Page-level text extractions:
==========

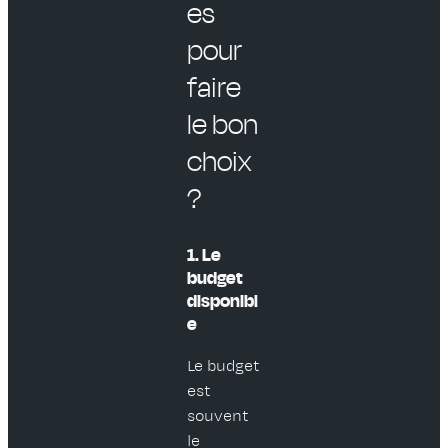
es
pour
faire
le bon
choix
?
1. Le
budget
disponibl
e
Le budget
est
souvent
le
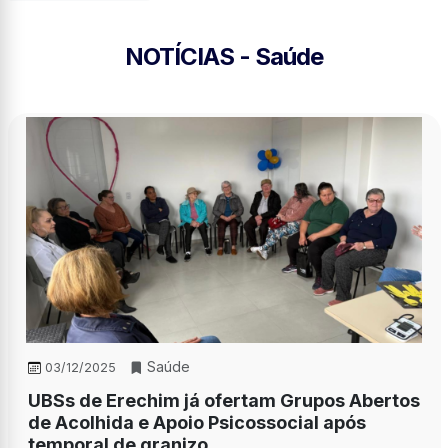
NOTÍCIAS - Saúde
Saúde
03/12/2025
UBSs de Erechim já ofertam Grupos Abertos
de Acolhida e Apoio Psicossocial após
temporal de granizo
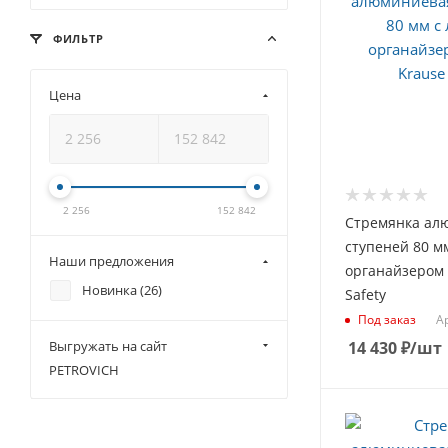
ФИЛЬТР
Цена
2 256
152 842
Стремянка ал
ступеней 80 мм
Наши предложения
органайзером 
Новинка (
26
)
Safety
Ар
Под заказ
Выгружать на сайт
14 430
₽
/шт
PETROVICH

==========

YOUR INSTRUCTIONS:
Taking the line that contains "Наши предложения" as the first, reproduce every line through the end of the entries exactly.

ANSWER TO THE EXERCISE:
Наши предложения
органайзером 
Новинка (
26
)
Safety
Ар
Под заказ
Выгружать на сайт
14 430
₽
/шт
PETROVICH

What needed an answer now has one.